2 weeks ago a transformer by my house blew, and i found myself without power. i have 2 children, a teenager and a toddler. i sat here with my youngest child until my oldest got home, at which point i started trying to make arrangements for us, as it was getting cold inside my house, and i couldn't cook. i called my "friend" that lives around the corner from me. this person and i have been friends for 16 years ... long time huh? i asked her if the kids and i could come and sit at her house for a little while. she said that she would call me as soon as she got home. this was at 3:00 pm on friday. i didn't hear from her again until monday morning. luckily, i didn't put all of my eggs in the basket of going to her house, because if i had, my chidren and i would have been S.O.L. (that's sh*t outta luck for those of you that don't know) this is someone that i have, on numerous occasions, gone out of my way to help. helping her has put financial, emotional, mental, and even once, legal strains on my life. why do i continue to help although she doesn't reciprocate? because that's he kind of person that i am ... and because i will not see her children without if i can help it.
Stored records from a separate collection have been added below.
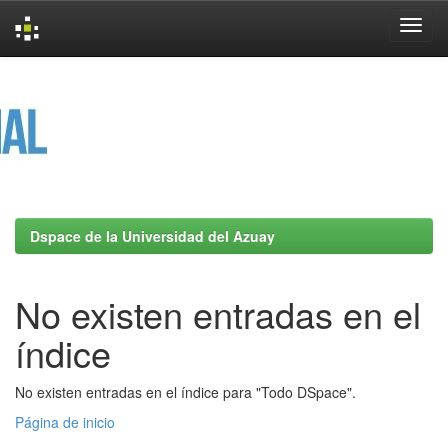
Skip
navigation
Dspace de la Universidad del Azuay
No existen entradas en el
índice
No existen entradas en el índice para "Todo DSpace".
Página de inicio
now ... keeping in mind what i just said about her, imagine this. she called me monday morning because she was stranded at work and needed to get home and run a few more erands, and wanted to know if she could borrow my car FOR THE WEEK. now before i tell you what i did, answer me this:
would you say yes without a moment's thought, or would you remember how she essentially left you and your children in the cold and the dark?